Ich bin erstaunt, dass so ein autoritäres Starkonzept in der Popmusik überhaupt ankommt. Es ist ja nicht so, dass Lena ambitioniert und exzentrisch auf die Kacke hauen will, sondern sie folgt brav und bieder einem maßgeschneiderten Plan: "Ich muss nicht noch mal gewinnen". so
Lena in einem Interview. Warum denn ein zweites mal mitmachen, Lena? Zwingt dich jemand?

Die Lena-Attribute "Natürlichkeit, Anmut, Aura" haben sich mittlerweile auch als schlichte Verkaufsstrategie entpuppt: "Alles zu extra gemacht, zu viel Absicht, zu groß und dick, die coole Friedrichshain-Fensterglasbrille, irgendwie", so
Böhmermann in seinem Blogartikel. Sein Fazit:

Da muss mehr kommen!

Ich frage: Was soll da eigentlich jetzt noch kommen? Beim Lena-Starkonzept hat man den Sieg eines internationalen Musikwettbewerbs, der doch eher als Höhepunkt einer Karriere Sinn macht, an den Anfang gesetzt, jetzt folgt naturgemäß das Recyclingprogramm. Welchen Sinn macht es überhaupt, den ESC mit solchen Kunst-Karrieren zu trivialisieren, wenn man doch eigentlich mit dem Thema längerfristig Geld verdienen möchte? Oder etwa nicht? Vorbild könnten Schweden und Norwegen sein.

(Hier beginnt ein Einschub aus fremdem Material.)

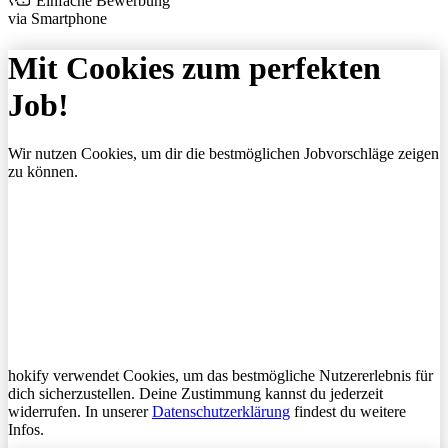
Einfache Bewerbung
via Smartphone
Mit Cookies zum perfekten
Job!
Wir nutzen Cookies, um dir die bestmöglichen Jobvorschläge zeigen
zu können.
hokify verwendet Cookies, um das bestmögliche Nutzererlebnis für
dich sicherzustellen. Deine Zustimmung kannst du jederzeit
widerrufen. In unserer
Datenschutzerklärung
findest du weitere
Infos.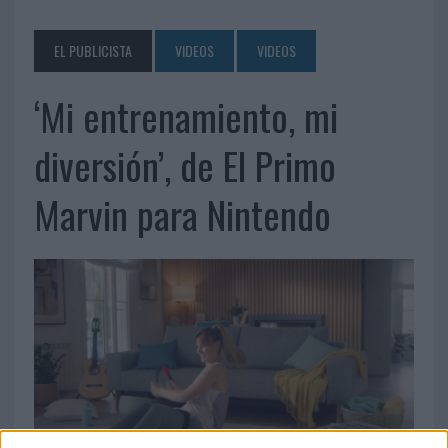
EL PUBLICISTA
VIDEOS
VIDEOS
‘Mi entrenamiento, mi
diversión’, de El Primo
Marvin para Nintendo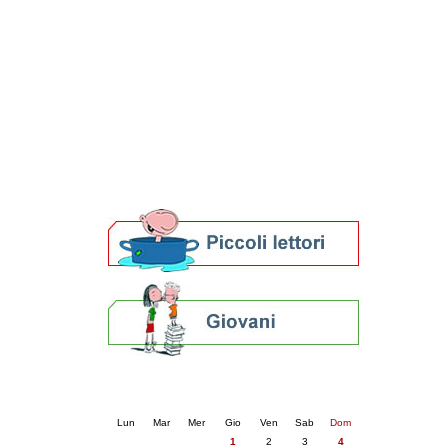
Patto locale per la lettura 2023
Presentazione del Patto per la lettura
della provincia di Ravenna - 2022
Festa del Libro 2014
Bibliopride in Bibliotour
Bibliotour OFF
Parlano del Bibliotour!
Premi e concorsi letterari
SBN: un'eredità per il futuro
Per bibliotecari e archivisti
Calendario eventi
« prec.
maggio 2025
succ. »
Lun
Mar
Mer
Gio
Ven
Sab
Dom
1
2
3
4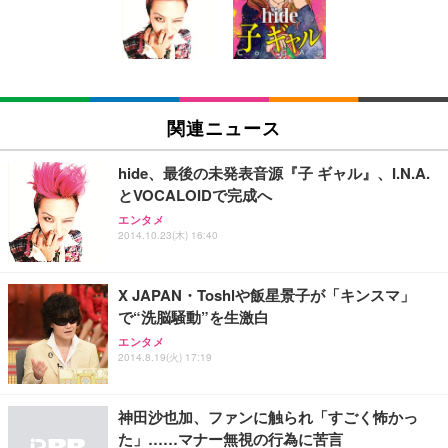
回使い捨て 無香料 ホワイト 300枚
キング pc 事務椅子 360度回転 座面昇降 強化ナイロ
イト
ン樹脂ベース 通気性メッシュ 在宅ワーク H-WY01
￥3,373
￥5,699
￥105,595
(黒網+黒枠+黒足)
EIZO ビジネス向けプレミアムモニター | FlexScan
SIHOO B100 オフィスチェア／デスクチェア メッシ
Amazonベーシック ペットシーツ 厚型 ワイド 42枚
EV2740X-WT | 27.0型4K UHD・USB Type-C・ホワ
ュチェア 人間工学 疲れない ブラック
x2袋(84枚) ホワイト(吸収面:ライトブルー)
関連ニュース
イト
￥27,999
￥3,234
￥109,572
hide、最後の未発表音源『子 ギャル』、I.N.A.
とVOCALOIDで完成へ
Sezlife オフィスチェア デスクチェア 疲れない テレ
【純正品】27"ゲーミングモニター DualSense 充電
ネオ・ルーライフ ネオ・オムツ L 中型犬用 26枚入
エンタメ
ワーク チェア 強化バックレスト 30度ロッキング機
フック付き（CFI-ZDM1J）
り 単品
2014.10.23(木) 16:40
能 人間工学 椅子 腰サポート 90度跳ね上げ式アーム
レスト 3Dヘッドレスト ハンガー付き 高反発クッシ
￥49,979
￥1,800
￥7,680
ョン PCチェア 通気性メッシュ ゲーミング/勉強/事
X JAPAN・Toshlや飯星景子が「キンスマ」
務用 おしゃれ パソコンチェア (ブラック)
で“洗脳騒動”を生激白
Sezlife オフィスチェア デスクチェア 疲れない テレ
【整備済み品】Dell E2724HS 27インチ 液晶モニタ
Smart Basic(スマートベーシック) 【Amazon.co.jp
エンタメ
ワーク チェア 強化バックレスト 30度ロッキング機
ー フルHD（1920×1080）VA 非光沢 HDMI/DisplayP
限定】 Smart Basic アイリスオーヤマ ペットシーツ
2014.8.19(火) 17:19
能 人間工学 椅子 腰サポート 90度跳ね上げ式アーム
ort/VGA スピーカー内蔵 高さ調整 スイベル VESA対
超厚型 お徳用 ワイド 100枚入 (x 1) (ケース販売)
レスト 3Dヘッドレスト ハンガー付き 高反発クッシ
応 ComfortView ビジネス向け
￥7,680
￥15,800
￥3,670
ョン PCチェア 通気性メッシュ ゲーミング/勉強/事
神田沙也加、ファンに触られ「すごく怖かっ
務用 おしゃれ パソコンチェア (ホワイト)
た」……マナー無視の行為に苦言
ANDWINT オフィスチェア デスクチェア 肘なし メ
【MiniLED/24.5inch/280Hz/FHD】GRAPHT THE S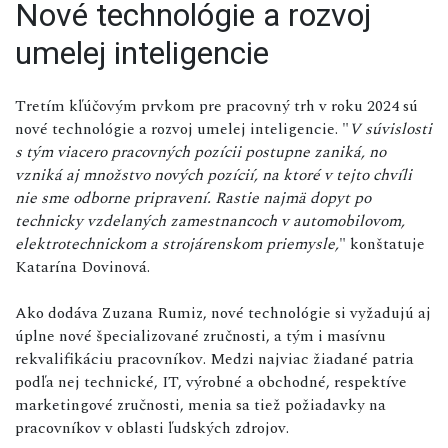
Nové technológie a rozvoj
umelej inteligencie
Tretím kľúčovým prvkom pre pracovný trh v roku 2024 sú
nové technológie a rozvoj umelej inteligencie. "
V súvislosti
s tým viacero pracovných pozícii postupne zaniká, no
vzniká aj množstvo nových pozícií, na ktoré v tejto chvíli
nie sme odborne pripravení. Rastie najmä dopyt po
technicky vzdelaných zamestnancoch v automobilovom,
elektrotechnickom a strojárenskom priemysle,
" konštatuje
Katarína Dovinová.
Ako dodáva Zuzana Rumiz, nové technológie si vyžadujú aj
úplne nové špecializované zručnosti, a tým i masívnu
rekvalifikáciu pracovníkov. Medzi najviac žiadané patria
podľa nej technické, IT, výrobné a obchodné, respektíve
marketingové zručnosti, menia sa tiež požiadavky na
pracovníkov v oblasti ľudských zdrojov.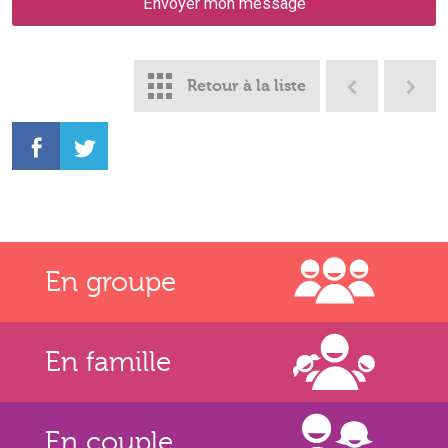
Retour à la liste
En groupe
En famille
En couple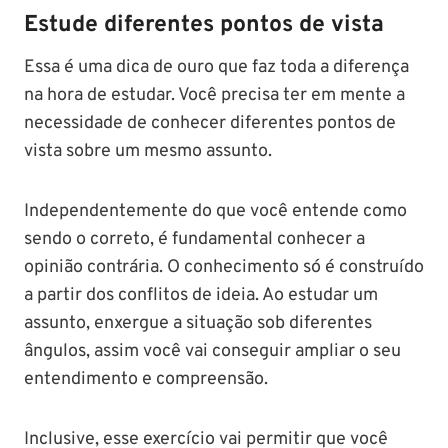
Estude diferentes pontos de vista
Essa é uma dica de ouro que faz toda a diferença
na hora de estudar. Você precisa ter em mente a
necessidade de conhecer diferentes pontos de
vista sobre um mesmo assunto.
Independentemente do que você entende como
sendo o correto, é fundamental conhecer a
opinião contrária. O conhecimento só é construído
a partir dos conflitos de ideia. Ao estudar um
assunto, enxergue a situação sob diferentes
ângulos, assim você vai conseguir ampliar o seu
entendimento e compreensão.
Inclusive, esse exercício vai permitir que você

Warum das Geld immer nur in die Taschen einiger weniger fließen lassen? Warum die gesamte deutsche Musikszene ausgrenzen? Warum keine Vorentscheidung mit unbekannten UND bekannten Stars? Der Bundesvision Song Contest wäre doch da ein guter Anfang.

Risiko? Beim Blick auf die
Landkarte der diesjährigen Punkteverteilung ist doch eine Blockbildung nicht von der Hand zu weisen. War Lenas ESC-Erfolg vielleicht doch eher ein außermusikalischer? Die Jurys minimierten den Risikofaktor Publikum. Um nun auch von unten zu überzeugen, greift man seit Web 2.0 gerne auf Marketing-Strategien des Social Networking in Kommunikationsportalen (Facebook, Foren, Blogs etc.) zurück. Fleißigen Support leisteten hier angeblich die Kirchen. Dementsprechend hieß Lenas erster Karriereknick nicht etwa Jennifer Braun oder Safura, sondern Joachim Gauck.

Die Imkermeister des natürlichen Kunsthonigs erschaffen sich ihren natürlichen Kunst-Fan

Aufgrund "eines" Liedes und noch vor Lenas "einem" Auftritt fanden sich schon zahlreiche absolut begeisterte Lena-Fans auf Facebook und in einem Lena-Forum zusammen. Dafür mussten sich aber Stars von Vicky Leandros bis zu den Beatles mehr anstrengen. Mit anderen Worten: Grotesk!


Lena-Fans sind auch nicht die schon vorher dagewesenen Hardcore-ESC-Fans. Den landeseigenen Beitrag in allen Ehren, aber ESC-Fans interessieren sich genauso viel oder sogar mehr für Beiträge aus anderen europäischen Ländern, vor allem, wenn diese ihre Herkunft erkennen lassen und in Landessprache gesungen werden. Überhaupt ist die Landessprache zu einer Art musikalischer Parameter avanciert, sozusagen als zusätzlicher Sound. Das gilt für jede Sprache, außer Englisch. In diesem Sinne haben Lena und die ESC-Fans sich eher verpasst.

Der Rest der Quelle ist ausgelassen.